Echolust was formed in 2011 in Long Beach, California. The band is a trio consisting of Philip Obando, Armond Angeles, and Tony Lee Jackson. They are a dark-wave, electronic trio that channels a mixture of bands like Orchestral Maneuvers in the Dark, Joy Division, and early New Order. Besides these influences, there are clear shoegaze elements in their compositions as well. Veldisa is their first album and it contains twelve tracks of nostalgia ridden brilliance. Now, I use the word ‘nostalgia’ here not to diminish their work but, rather, to highlight that they wear their influences on their sleeves and they do all of it well.
“For Least Resistance” begins the album with electronic beats and fuzzed out keys. The dark-wave elements kick off the album from the first note. This is the greatness of 80’s infused electronic music with touches of dark shoegaze textures and tones. “Lotus” has this great gritty tone hanging in the background with a driving beat underneath. The vocals are awash in an electronic tinged reverb while Angeles channels post-punk bass lines over insistent high-hat. The guitars are spacey and are a perfect conversation partner with the synths. “This Blurry Line” highlights an acoustic guitar type ballad with fuzzy electric guitars humming underneath the vocals. If one is a child of the 80’s, this album is a nostalgia trip and I mean that in every good sense. “Veldisa”, the title track, is a slow paced, atmospheric song with floating drones, shoegaze guitars, and a heartbeat like bass. Jackson really displays wonderfully reserved, soaring guitar work. Obando also shines here, with vulnerable and subtle vocals.
“Velvet Holiday” is aggressive and pounding with a rather juxtaposed ghostly vocal. It’s a post-punk tour-de-force with glistening guitars and driving bass. “Cherry Dancer” has larger walls of sound and channels a shoegaze feel. This is definitely my favorite track on the album and it really showcases Obando’s ethereal side with an incredible Hooky style bass line. “1799” is a New Orderesque danceable track with a tinge of darkness. The synths take center stage here with fuzzed out tones and electric drums thumping the snare. “Doublespeak” rings into the speakers with feedback wailing ominously. Echolust plays with lower tones in the percussion work, subduing the more prominent snare and high-hat that is prominent on the album. “Doublespeak” is the longest song on the album but would make a great single despite its length.

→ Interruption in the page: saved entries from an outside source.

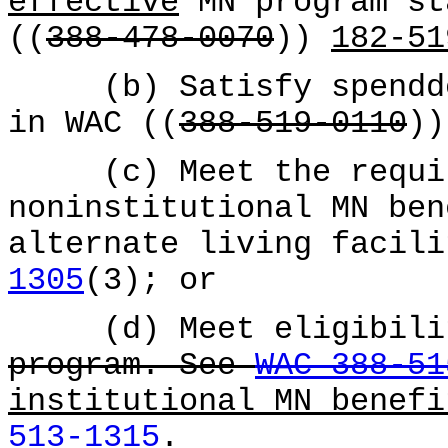
effective
MN program st
((
388-478-0070
))
182-51
(b) Satisfy spenddow
in WAC ((
388-519-0110
)
(c) Meet the requir
noninstitutional MN ben
alternate living facil
1305
(3); or
(d) Meet eligibilit
program. See
WAC 388-51
institutional MN benef
513-1315
.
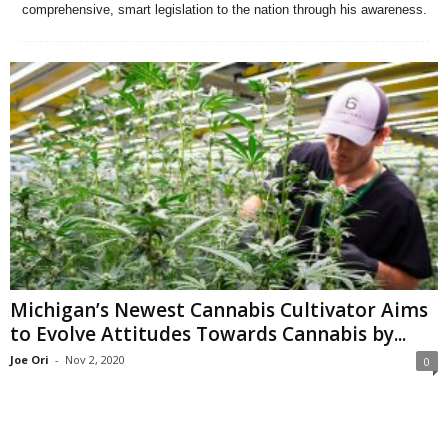
comprehensive, smart legislation to the nation through his awareness.
Michigan’s Newest Cannabis Cultivator Aims
to Evolve Attitudes Towards Cannabis by...
Joe Ori
-
Nov 2, 2020
0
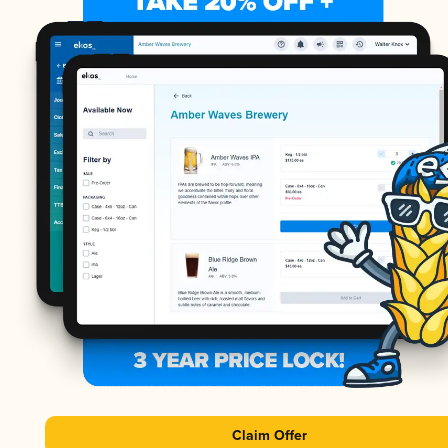
Claim Offer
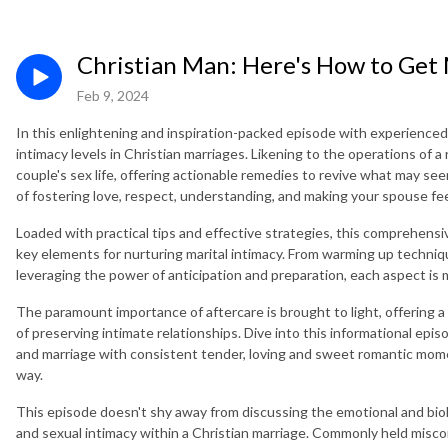
Christian Man: Here's How to Get
Feb 9, 2024
In this enlightening and inspiration-packed episode with experienced
intimacy levels in Christian marriages. Likening to the operations of a 
couple's sex life, offering actionable remedies to revive what may see
of fostering love, respect, understanding, and making your spouse fe
Loaded with practical tips and effective strategies, this comprehens
key elements for nurturing marital intimacy. From warming up techniqu
leveraging the power of anticipation and preparation, each aspect is m
The paramount importance of aftercare is brought to light, offering 
of preserving intimate relationships. Dive into this informational epis
and marriage with consistent tender, loving and sweet romantic mome
way.
This episode doesn't shy away from discussing the emotional and bio
and sexual intimacy within a Christian marriage. Commonly held misco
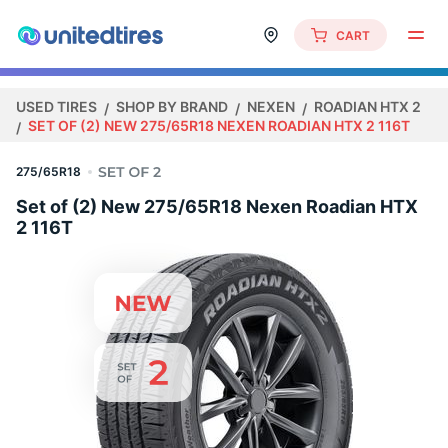
CART
USED TIRES
SHOP BY BRAND
NEXEN
ROADIAN HTX 2
SET OF (2) NEW 275/65R18 NEXEN ROADIAN HTX 2 116T
275/65R18
Set of (2) New 275/65R18 Nexen Roadian HTX
2 116T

“Décor Blonde” slows the pace down, with plodding percussion and walls of sound that come in and out of the mix. Obando is almost talking to the listener with a laidback ease. I could see this track appearing in one of the darker moments of a John Hughes film, and I mean that as a huge compliment. “Electric” evokes a dystopian sci-fi film filled with all the dark corners of electronic malaise. “Electric obsession/red light accumulation/sex filter inside us” sings Obando. “Dark Haired Girl” flips the script and is a lighthearted piece with an upbeat tempo and bright tones and chord choices. “Zombie Birds” ends the album on a melancholier note, reflecting the overall feel of the album. Synths rumble throughout the track in a light, electronic fuzz-tone with guitars and bass playing underneath. “Zombie Birds” is a perfect conclusion to this album, wrapping up the dark-wave journey nicely.
Veldisa introduces the world to Echolust’s sound and vision. It’s a great debut record for this dark-wave trio, rich with heavy influences from early darkwave bands which peak the nostalgia meter. I am looking forward to seeing what they come up with next as they progress and solidify their sound.